Martin King, Peacing Together at the Beatles Story
It is always exciting when a missing part of the Beatles story suddenly comes to light, whether that is an item of clothing, a guitar or in this case a Romany caravan! That’s a first for me I really have to say, but it is really exciting because it ties in with the spirit of the time.
The Beatles were going psychedelic; they were no longer the Fab Four of the early sixties. There was that edginess, there was that element of the psychedelia where Rolls-Royces could be painted up, where John was obviously aspiring to have the freedom of the open road with a caravan and was painting flowers and scrolls. And, what did that lead to? Well, that moment in rock and pop history called Sgt Pepper. So, it is an important part of culture and consciousness for the whole world and that is pretty much summed up with a caravan that is currently being worked on.

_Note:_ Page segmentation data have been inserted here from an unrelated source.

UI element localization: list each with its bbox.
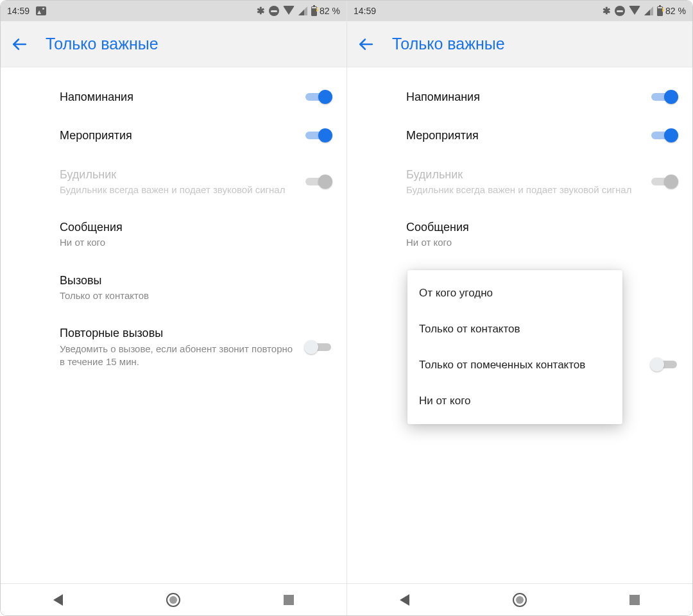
phone-left: 14:59 ✱ ⚡ 82 % Только важные На — [1, 1, 346, 615]
row-messages[interactable]: Сообщения Ни от кого — [364, 208, 677, 261]
row-events[interactable]: Мероприятия — [17, 116, 331, 155]
app-bar: Только важные — [347, 21, 692, 67]
reminders-switch[interactable] — [651, 90, 677, 104]
calls-filter-popup: От кого угодно Только от контактов Тольк… — [407, 270, 622, 424]
row-messages[interactable]: Сообщения Ни от кого — [17, 208, 331, 261]
row-events[interactable]: Мероприятия — [364, 116, 677, 155]
row-reminders[interactable]: Напоминания — [364, 78, 677, 116]
bluetooth-icon: ✱ — [257, 5, 265, 17]
messages-label: Сообщения — [406, 219, 667, 235]
do-not-disturb-icon — [615, 6, 625, 16]
nav-back-icon[interactable] — [44, 586, 73, 614]
popup-option-starred[interactable]: Только от помеченных контактов — [407, 347, 622, 383]
row-reminders[interactable]: Напоминания — [17, 78, 331, 116]
popup-option-none[interactable]: Ни от кого — [407, 383, 622, 419]
alarm-sub: Будильник всегда важен и подает звуковой… — [60, 184, 295, 196]
events-switch[interactable] — [651, 128, 677, 142]
alarm-sub: Будильник всегда важен и подает звуковой… — [406, 184, 641, 196]
settings-list: Напоминания Мероприятия Будильник Будиль… — [347, 67, 692, 583]
row-alarm: Будильник Будильник всегда важен и подае… — [364, 155, 677, 209]
cell-signal-icon — [644, 6, 653, 15]
nav-recent-icon[interactable] — [275, 586, 303, 614]
nav-recent-icon[interactable] — [620, 586, 649, 614]
popup-option-contacts[interactable]: Только от контактов — [407, 311, 622, 347]
nav-bar — [1, 583, 346, 615]
page-title: Только важные — [46, 35, 158, 53]
repeat-label: Повторные вызовы — [60, 325, 295, 341]
back-arrow-icon[interactable] — [11, 36, 28, 53]
bluetooth-icon: ✱ — [603, 5, 611, 17]
alarm-switch — [651, 175, 677, 189]
reminders-switch[interactable] — [305, 90, 331, 104]
battery-percent: 82 % — [665, 6, 686, 16]
page-title: Только важные — [392, 35, 505, 53]
battery-indicator: ⚡ 82 % — [311, 6, 340, 16]
events-label: Мероприятия — [406, 128, 641, 143]
wifi-icon — [283, 6, 295, 15]
nav-back-icon[interactable] — [391, 586, 419, 614]
row-calls[interactable]: Вызовы Только от контактов — [17, 261, 331, 314]
nav-home-icon[interactable] — [506, 586, 534, 614]
status-bar: 14:59 ✱ ⚡ 82 % — [347, 1, 692, 21]
messages-label: Сообщения — [60, 219, 321, 235]
battery-indicator: ⚡ 82 % — [657, 6, 686, 16]
alarm-label: Будильник — [406, 167, 641, 182]
status-time: 14:59 — [7, 6, 30, 16]
reminders-label: Напоминания — [406, 89, 641, 105]
phone-right: 14:59 ✱ ⚡ 82 % Только важные Напоминания — [346, 1, 692, 615]
messages-sub: Ни от кого — [406, 236, 667, 249]
cell-signal-icon — [298, 6, 307, 15]
events-label: Мероприятия — [60, 128, 295, 143]
events-switch[interactable] — [305, 128, 331, 142]
battery-percent: 82 % — [320, 6, 340, 16]
repeat-switch[interactable] — [651, 357, 677, 372]
alarm-switch — [305, 175, 331, 189]
alarm-label: Будильник — [60, 167, 295, 182]
messages-sub: Ни от кого — [60, 236, 321, 249]
calls-label: Вызовы — [60, 273, 321, 288]
row-repeat-calls[interactable]: Повторные вызовы Уведомить о вызове, есл… — [17, 314, 331, 380]
gallery-icon — [36, 6, 46, 15]
status-time: 14:59 — [354, 6, 376, 16]
app-bar: Только важные — [1, 21, 346, 67]
settings-list: Напоминания Мероприятия Будильник Будиль… — [1, 67, 346, 583]
status-bar: 14:59 ✱ ⚡ 82 % — [1, 1, 346, 21]
repeat-switch[interactable] — [305, 340, 331, 354]
repeat-sub: Уведомить о вызове, если абонент звонит … — [60, 343, 295, 369]
row-alarm: Будильник Будильник всегда важен и подае… — [17, 155, 331, 209]
nav-bar — [347, 583, 692, 615]
popup-option-anyone[interactable]: От кого угодно — [407, 275, 622, 311]
wifi-icon — [629, 6, 640, 15]
calls-sub: Только от контактов — [60, 289, 321, 302]
reminders-label: Напоминания — [60, 89, 295, 105]
nav-home-icon[interactable] — [159, 586, 187, 614]
do-not-disturb-icon — [269, 6, 279, 16]
back-arrow-icon[interactable] — [357, 36, 374, 53]
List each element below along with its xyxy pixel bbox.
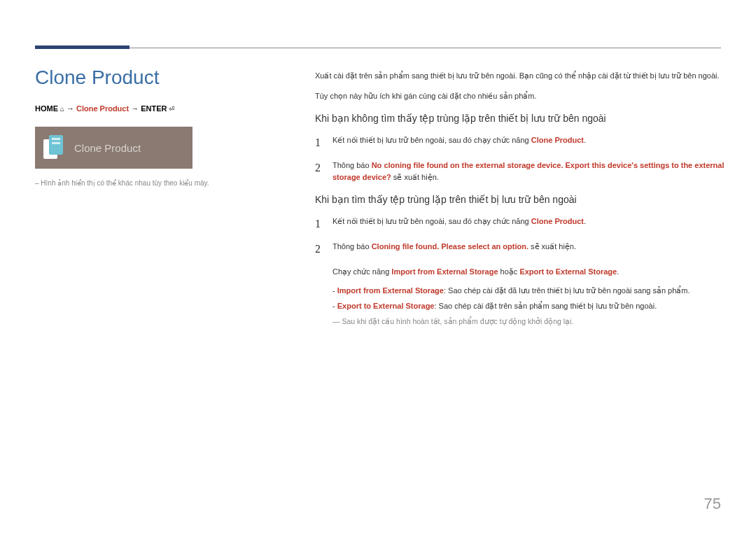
intro-paragraph: Tùy chọn này hữu ích khi gán cùng cài đặ… (315, 90, 728, 102)
page-number: 75 (704, 495, 721, 513)
tile-label: Clone Product (74, 142, 141, 154)
step-number: 1 (315, 216, 332, 232)
step-text: Kết nối thiết bị lưu trữ bên ngoài, sau … (332, 134, 728, 151)
section-heading: Khi bạn không tìm thấy tệp trùng lặp trê… (315, 111, 728, 126)
step-text: Thông báo No cloning file found on the e… (332, 160, 728, 183)
feature-tile: Clone Product (35, 127, 192, 169)
footnote: Sau khi đặt cấu hình hoàn tất, sản phẩm … (332, 316, 728, 328)
step-item: 2 Thông báo No cloning file found on the… (315, 160, 728, 183)
import-option-label: Import from External Storage (391, 267, 498, 276)
breadcrumb-arrow: → (64, 104, 76, 113)
step-number: 2 (315, 241, 332, 258)
clone-product-label: Clone Product (531, 136, 584, 144)
section-heading: Khi bạn tìm thấy tệp trùng lặp trên thiế… (315, 192, 728, 207)
image-caption: Hình ảnh hiển thị có thể khác nhau tùy t… (35, 179, 287, 187)
step-text: Thông báo Cloning file found. Please sel… (332, 241, 728, 258)
step-number: 2 (315, 160, 332, 183)
breadcrumb-arrow: → (129, 104, 141, 113)
import-option-label: Import from External Storage (337, 286, 444, 295)
breadcrumb-home: HOME (35, 104, 64, 113)
run-instruction: Chạy chức năng Import from External Stor… (332, 266, 728, 278)
sub-option: Export to External Storage: Sao chép cài… (332, 300, 728, 312)
right-column: Xuất cài đặt trên sản phẩm sang thiết bị… (315, 70, 728, 327)
step-text: Kết nối thiết bị lưu trữ bên ngoài, sau … (332, 216, 728, 232)
svg-rect-3 (52, 142, 60, 144)
header-accent (35, 45, 130, 49)
clone-product-label: Clone Product (531, 217, 584, 225)
intro-paragraph: Xuất cài đặt trên sản phẩm sang thiết bị… (315, 70, 728, 82)
step-item: 1 Kết nối thiết bị lưu trữ bên ngoài, sa… (315, 216, 728, 232)
breadcrumb: HOME → Clone Product → ENTER (35, 104, 287, 113)
svg-rect-2 (52, 138, 60, 140)
page-title: Clone Product (35, 66, 287, 89)
export-option-label: Export to External Storage (337, 302, 435, 310)
step-item: 2 Thông báo Cloning file found. Please s… (315, 241, 728, 258)
left-column: Clone Product HOME → Clone Product → ENT… (35, 66, 287, 187)
sub-option: Import from External Storage: Sao chép c… (332, 285, 728, 297)
header-divider (35, 48, 721, 48)
message-text: Cloning file found. Please select an opt… (372, 242, 528, 251)
breadcrumb-item: Clone Product (76, 104, 129, 113)
step-number: 1 (315, 134, 332, 151)
breadcrumb-enter: ENTER (141, 104, 174, 113)
clone-product-icon (43, 135, 64, 160)
step-item: 1 Kết nối thiết bị lưu trữ bên ngoài, sa… (315, 134, 728, 151)
export-option-label: Export to External Storage (519, 267, 617, 276)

The Beatles Story is always delighted to look at parts of John, Paul, George and Ringo’s history. Things that have got provenance that were truly part of the story we embrace and we want to make accessible to the whole cadre of Beatles fans worldwide. This fits that category admirably, so we were delighted when we were approached and I am delighted to do whatever I can to reach out to the world for this project.

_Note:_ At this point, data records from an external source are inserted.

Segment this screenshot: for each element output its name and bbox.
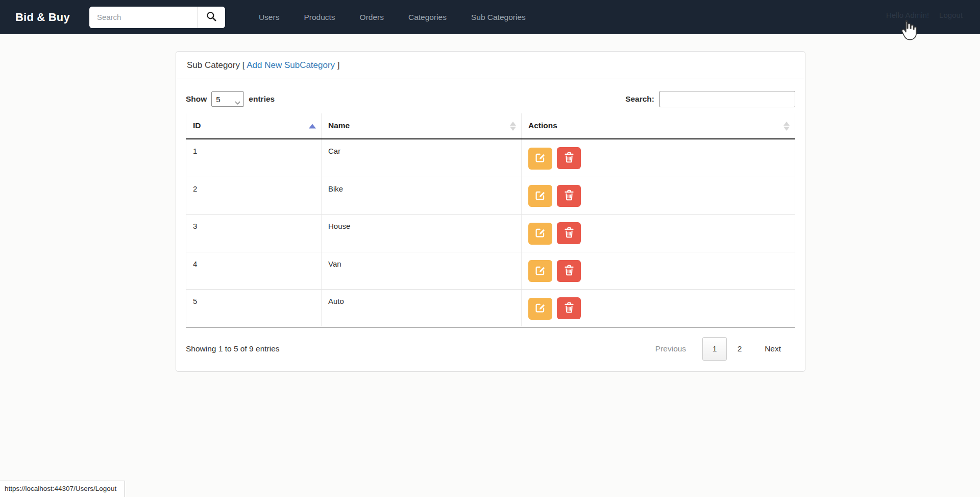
edit-button[interactable]: [528, 185, 552, 207]
delete-button[interactable]: [557, 185, 581, 207]
navbar: Bid & Buy UsersProductsOrdersCategoriesS…: [0, 0, 980, 34]
delete-button[interactable]: [557, 260, 581, 282]
sort-asc-icon: [309, 124, 316, 128]
cell-name: Auto: [322, 290, 522, 327]
cell-id: 2: [186, 177, 322, 215]
cell-actions: [522, 139, 795, 177]
delete-button[interactable]: [557, 297, 581, 319]
cell-name: Van: [322, 252, 522, 290]
sort-both-icon: [783, 122, 790, 131]
cell-id: 5: [186, 290, 322, 327]
cell-name: Bike: [322, 177, 522, 215]
nav-item-orders[interactable]: Orders: [348, 13, 396, 22]
column-header-name[interactable]: Name: [322, 113, 522, 139]
mouse-cursor-hand: [900, 19, 917, 44]
panel-title: Sub Category [ Add New SubCategory ]: [176, 52, 805, 79]
cell-id: 1: [186, 139, 322, 177]
table-row: 3House: [186, 215, 795, 252]
table-footer: Showing 1 to 5 of 9 entries Previous 12 …: [186, 337, 795, 361]
entries-select[interactable]: 5: [211, 91, 244, 107]
navbar-search-form: [89, 7, 225, 28]
pagination-next[interactable]: Next: [750, 344, 795, 353]
nav-item-users[interactable]: Users: [247, 13, 291, 22]
panel-body: Show 5 entries Search: IDNameActions 1Ca…: [176, 79, 805, 371]
edit-icon: [535, 152, 546, 164]
cell-actions: [522, 252, 795, 290]
nav-item-categories[interactable]: Categories: [396, 13, 459, 22]
pagination-page-2[interactable]: 2: [731, 337, 748, 361]
pagination: Previous 12 Next: [641, 337, 795, 361]
edit-icon: [535, 302, 546, 315]
table-row: 5Auto: [186, 290, 795, 327]
search-icon: [206, 11, 217, 23]
entries-label-after: entries: [249, 94, 275, 104]
greeting-text: Hello Admin!: [886, 11, 929, 19]
entries-info: Showing 1 to 5 of 9 entries: [186, 344, 280, 353]
subcategory-panel: Sub Category [ Add New SubCategory ] Sho…: [176, 51, 805, 372]
edit-button[interactable]: [528, 298, 552, 320]
entries-select-wrap: 5: [211, 91, 244, 107]
entries-label-before: Show: [186, 94, 207, 104]
trash-icon: [564, 302, 574, 315]
table-row: 2Bike: [186, 177, 795, 215]
status-bar-link-preview: https://localhost:44307/Users/Logout: [0, 481, 125, 497]
trash-icon: [564, 227, 574, 240]
nav-right: Hello Admin!Logout: [886, 11, 963, 19]
add-new-subcategory-link[interactable]: Add New SubCategory: [247, 60, 335, 70]
sort-both-icon: [510, 122, 516, 131]
trash-icon: [564, 152, 574, 164]
nav-item-products[interactable]: Products: [291, 13, 347, 22]
delete-button[interactable]: [557, 147, 581, 169]
trash-icon: [564, 190, 574, 202]
table-body: 1Car2Bike3House4Van5Auto: [186, 139, 795, 327]
cell-id: 3: [186, 215, 322, 252]
edit-icon: [535, 227, 546, 240]
cell-actions: [522, 290, 795, 327]
edit-button[interactable]: [528, 148, 552, 170]
column-label: Actions: [528, 121, 557, 130]
table-row: 4Van: [186, 252, 795, 290]
brand-logo[interactable]: Bid & Buy: [15, 11, 70, 24]
cell-id: 4: [186, 252, 322, 290]
navbar-search-input[interactable]: [89, 7, 198, 28]
column-header-actions[interactable]: Actions: [522, 113, 795, 139]
table-search-label: Search:: [625, 94, 654, 104]
column-label: Name: [328, 121, 350, 130]
nav-item-sub-categories[interactable]: Sub Categories: [459, 13, 538, 22]
logout-link[interactable]: Logout: [939, 11, 963, 19]
panel-title-suffix: ]: [335, 60, 339, 70]
table-controls: Show 5 entries Search:: [186, 91, 795, 107]
table-header-row: IDNameActions: [186, 113, 795, 139]
edit-icon: [535, 265, 546, 277]
pagination-page-1[interactable]: 1: [702, 337, 727, 361]
cell-name: House: [322, 215, 522, 252]
cell-actions: [522, 177, 795, 215]
entries-length-control: Show 5 entries: [186, 91, 275, 107]
column-header-id[interactable]: ID: [186, 113, 322, 139]
pagination-pages: 12: [700, 337, 750, 361]
delete-button[interactable]: [557, 222, 581, 244]
table-search-input[interactable]: [659, 91, 795, 107]
nav-links: UsersProductsOrdersCategoriesSub Categor…: [247, 0, 538, 34]
panel-title-prefix: Sub Category [: [187, 60, 247, 70]
trash-icon: [564, 265, 574, 277]
edit-button[interactable]: [528, 223, 552, 245]
cell-actions: [522, 215, 795, 252]
column-label: ID: [193, 121, 201, 130]
edit-icon: [535, 190, 546, 202]
navbar-search-button[interactable]: [198, 7, 225, 28]
subcategory-table: IDNameActions 1Car2Bike3House4Van5Auto: [186, 113, 795, 327]
cell-name: Car: [322, 139, 522, 177]
edit-button[interactable]: [528, 260, 552, 282]
table-search-control: Search:: [625, 91, 795, 107]
pagination-previous[interactable]: Previous: [641, 344, 700, 353]
table-row: 1Car: [186, 139, 795, 177]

All of the Beatles were interested in peace and love “All You Need Is Love” they famously said. It fits in very much with the legacies of all four of the lads to actually commemorate John’s legacy with regards to peace and everything associated with that. It is a fine set of objectives that attach themselves to the restoration of the caravan and I think John himself would really appreciate that.
Now, if I can speak directly to every Beatle fan across the world, especially those who enjoyed and visited the Beatles Story, and ask that you look to support this important part of Beatles history, to help bring the Romany Caravan back to life and to support the peace objectives that are associated with it. Can you give generously; we want to support it don’t we, all Beatles fans?

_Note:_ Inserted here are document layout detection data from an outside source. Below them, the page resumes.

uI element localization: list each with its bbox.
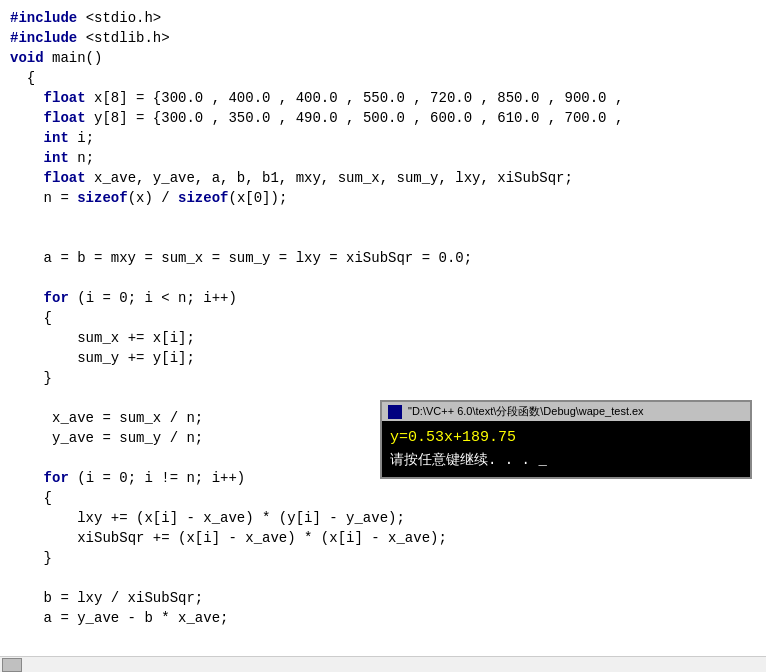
code-line: float y[8] = {300.0 , 350.0 , 490.0 , 50… <box>10 108 756 128</box>
terminal-result: y=0.53x+189.75 <box>390 427 742 449</box>
code-line: } <box>10 548 756 568</box>
terminal-icon <box>388 405 402 419</box>
code-editor: #include <stdio.h> #include <stdlib.h> v… <box>0 0 766 672</box>
code-line: { <box>10 488 756 508</box>
code-line: a = b = mxy = sum_x = sum_y = lxy = xiSu… <box>10 248 756 268</box>
code-line <box>10 228 756 248</box>
scrollbar-bottom[interactable] <box>0 656 766 672</box>
code-line: } <box>10 368 756 388</box>
code-line: #include <stdio.h> <box>10 8 756 28</box>
code-line: lxy += (x[i] - x_ave) * (y[i] - y_ave); <box>10 508 756 528</box>
code-line: #include <stdlib.h> <box>10 28 756 48</box>
code-line: float x[8] = {300.0 , 400.0 , 400.0 , 55… <box>10 88 756 108</box>
terminal-prompt: 请按任意键继续. . . _ <box>390 449 742 471</box>
code-line: float x_ave, y_ave, a, b, b1, mxy, sum_x… <box>10 168 756 188</box>
code-line: { <box>10 308 756 328</box>
terminal-titlebar: "D:\VC++ 6.0\text\分段函数\Debug\wape_test.e… <box>382 402 750 421</box>
code-line: { <box>10 68 756 88</box>
code-line <box>10 268 756 288</box>
terminal-popup[interactable]: "D:\VC++ 6.0\text\分段函数\Debug\wape_test.e… <box>380 400 752 479</box>
scrollbar-thumb[interactable] <box>2 658 22 672</box>
code-line: n = sizeof(x) / sizeof(x[0]); <box>10 188 756 208</box>
terminal-body: y=0.53x+189.75 请按任意键继续. . . _ <box>382 421 750 477</box>
code-line <box>10 208 756 228</box>
terminal-title: "D:\VC++ 6.0\text\分段函数\Debug\wape_test.e… <box>408 404 744 419</box>
code-line: b = lxy / xiSubSqr; <box>10 588 756 608</box>
code-line: sum_y += y[i]; <box>10 348 756 368</box>
code-line: xiSubSqr += (x[i] - x_ave) * (x[i] - x_a… <box>10 528 756 548</box>
code-line: sum_x += x[i]; <box>10 328 756 348</box>
code-line <box>10 568 756 588</box>
code-line: void main() <box>10 48 756 68</box>
code-line: int n; <box>10 148 756 168</box>
code-line: a = y_ave - b * x_ave; <box>10 608 756 628</box>
code-line: for (i = 0; i < n; i++) <box>10 288 756 308</box>
code-line: int i; <box>10 128 756 148</box>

“It is always exciting when a missing part of the Beatles story suddenly comes to light”
“Julian Lennon is pleased to hear that the caravan is being restored and wishes the best with the project.”
On a bright sunny summer’s day on July 24th in 1967 the people of Chertsey, England, were woken by the sound of steel horse shoes on tarmacadam. Excitement in the air carried by the voices of the large crowd gathering outside JP Fallon Coachworks in Guildford St; the scene only two months prior to the unveiling of John Lennon’s psychedelic Rolls-Royce.
Once again the crowds had gathered for a glimpse into John Lennon’s mystique, but not to see a prestigious limousine with door to door luxury only fit for a rock star of the time. No, this time it was for something far more personal to John, however, no less flamboyant by any stretch of the imagination. John Lennon was expressing himself once again, only this time not for the millions of adoring fans or even sniping critics. This time John’s larger than life personality was on public display for his young son Julian in the form of what has come to be known as the Sgt Pepper’s Gypsy Caravan.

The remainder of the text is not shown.